# Description of the task
Using the records below, copy every line that holds the string "Ремонт".

# Working data

⟨

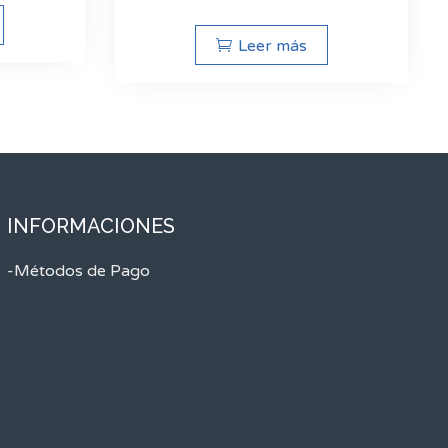
Leer más
INFORMACIONES
-Métodos de Pago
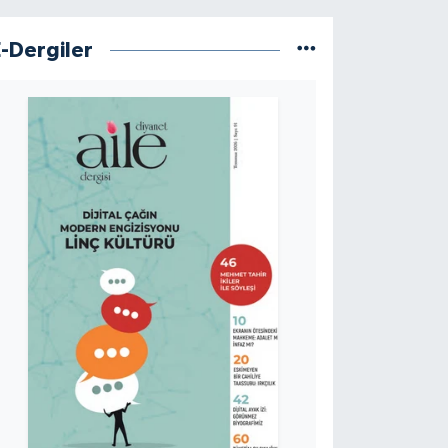
E-Dergiler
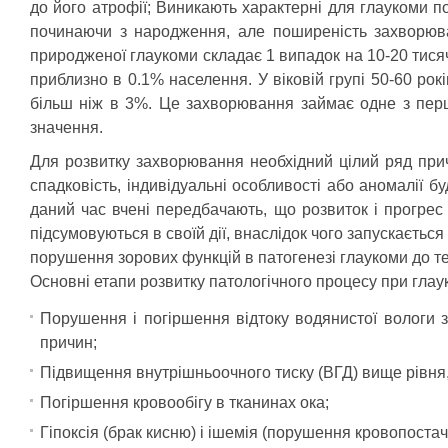
до його атрофії; Виникають характерні для глаукоми п
починаючи з народження, але поширеність захворюван
природженої глаукоми складає 1 випадок на 10-20 тисяч
приблизно в 0.1% населення. У віковій групі 50-60 рок
більш ніж в 3%. Це захворювання займає одне з перш
значення.
Для розвитку захворювання необхідний цілий ряд прич
спадковість, індивідуальні особливості або аномалії б
даний час вчені передбачають, що розвиток і прогрес
підсумовуються в своїй дії, внаслідок чого запускаєть
порушення зорових функцій в патогенезі глаукоми до 
Основні етапи розвитку патологічного процесу при гла
Порушення і погіршення відтоку водянистої вологи
причин;
Підвищення внутрішньоочного тиску (ВГД) вище рівня,
Погіршення кровообігу в тканинах ока;
Гіпоксія (брак кисню) і ішемія (порушення кровопостач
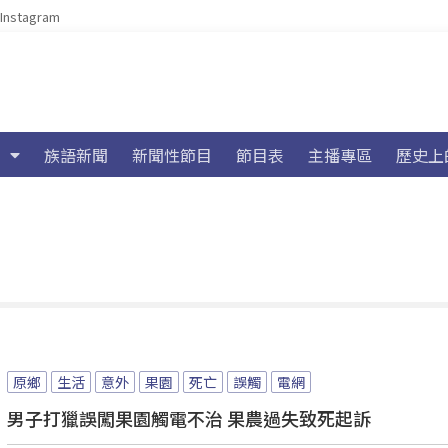
Instagram
族語新聞
新聞性節目
節目表
主播專區
歷史上
原鄉
生活
意外
果園
死亡
誤觸
電網
男子打獵誤闖果園觸電不治 果農過失致死起訴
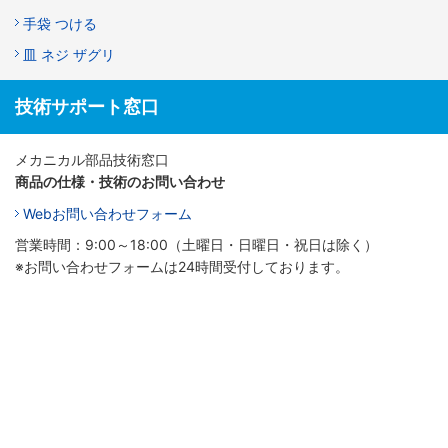
手袋 つける
皿 ネジ ザグリ
技術サポート窓口
メカニカル部品技術窓口
商品の仕様・技術のお問い合わせ
Webお問い合わせフォーム
営業時間：9:00～18:00（土曜日・日曜日・祝日は除く）
※お問い合わせフォームは24時間受付しております。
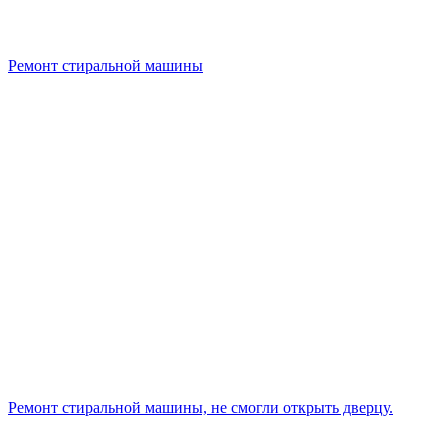
Ремонт стиральной машины
Ремонт стиральной машины, не смогли открыть дверцу.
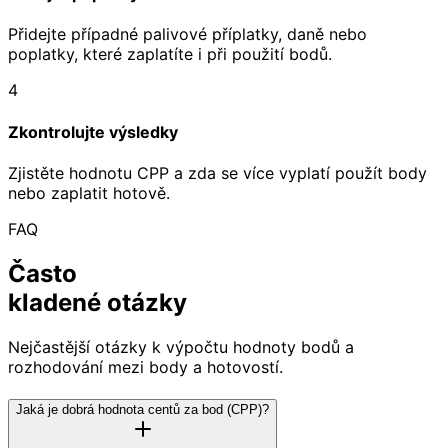
Přidejte případné palivové příplatky, daně nebo
poplatky, které zaplatíte i při použití bodů.
4
Zkontrolujte výsledky
Zjistěte hodnotu CPP a zda se více vyplatí použít body
nebo zaplatit hotově.
FAQ
Často
kladené otázky
Nejčastější otázky k výpočtu hodnoty bodů a
rozhodování mezi body a hotovostí.
Jaká je dobrá hodnota centů za bod (CPP)?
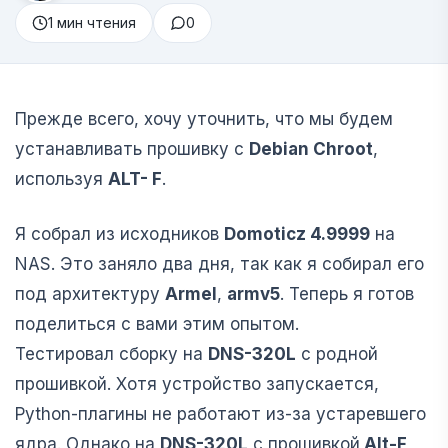
1 мин чтения
0
Прежде всего, хочу уточнить, что мы будем
устанавливать прошивку с
Debian Chroot
,
используя
ALT- F
.
Я собрал из исходников
Domoticz 4.9999
на
NAS. Это заняло два дня, так как я собирал его
под архитектуру
Armel
,
armv5
. Теперь я готов
поделиться с вами этим опытом.
Тестировал сборку на
DNS-320L
с родной
прошивкой. Хотя устройство запускается,
Python-плагины не работают из-за устаревшего
ядра. Однако на
DNS-320L
с прошивкой
Alt-F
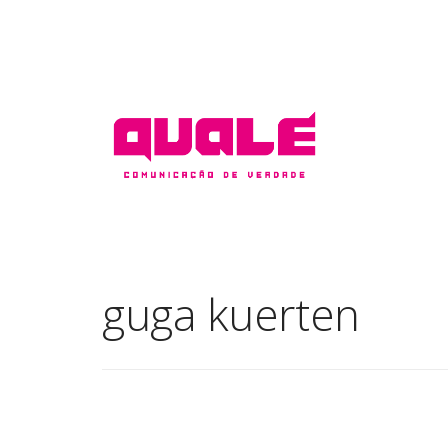
guga kuerten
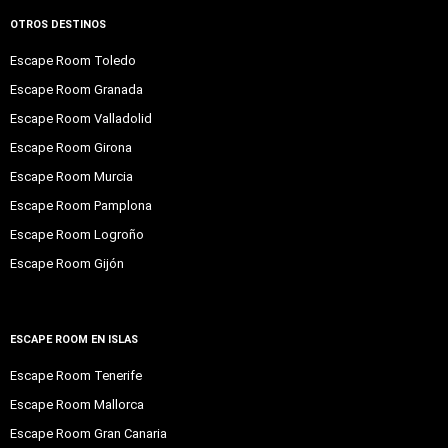
OTROS DESTINOS
Escape Room Toledo
Escape Room Granada
Escape Room Valladolid
Escape Room Girona
Escape Room Murcia
Escape Room Pamplona
Escape Room Logroño
Escape Room Gijón
ESCAPE ROOM EN ISLAS
Escape Room Tenerife
Escape Room Mallorca
Escape Room Gran Canaria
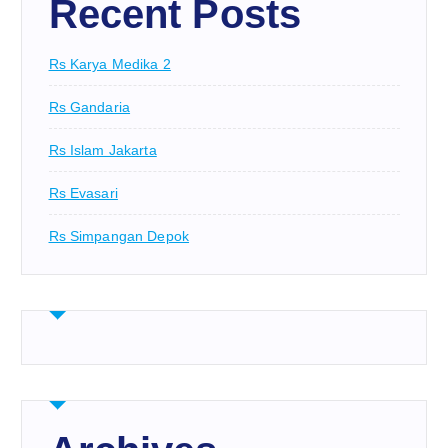
Recent Posts
Rs Karya Medika 2
Rs Gandaria
Rs Islam Jakarta
Rs Evasari
Rs Simpangan Depok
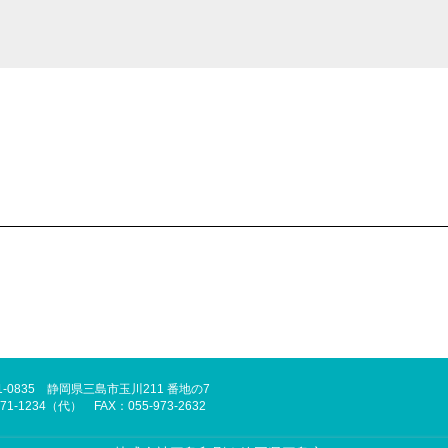
1-0835 静岡県三島市玉川211 番地の7
971-1234（代） FAX：055-973-2632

⟩

# Finished task
Ремонт стиральной машины
Ремонт стиральной машины, не смогли открыть дверцу.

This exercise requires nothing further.